* [Work instruction] Write out the entries exactly, pictures excluded.

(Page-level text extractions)

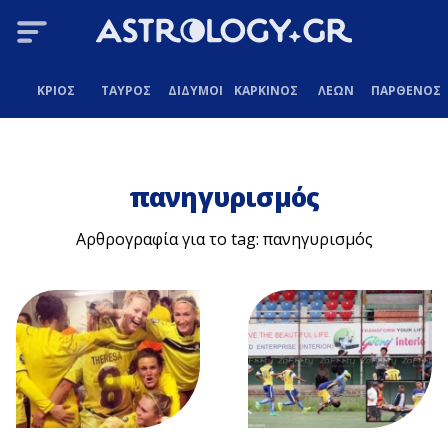
ΚΡΙΟΣ
ΤΑΥΡΟΣ
ΔΙΔΥΜΟΙ
ΚΑΡΚΙΝΟΣ
ΛΕΩΝ
ΠΑΡΘΕΝΟΣ
πανηγυρισμός
Αρθρογραφία για το tag: πανηγυρισμός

* [Answer section]
ΚΡΙΟΣ
ΤΑΥΡΟΣ
ΔΙΔΥΜΟΙ
ΚΑΡΚΙΝΟΣ
ΛΕΩΝ
ΠΑΡΘΕΝΟΣ
πανηγυρισμός
Αρθρογραφία για το tag: πανηγυρισμός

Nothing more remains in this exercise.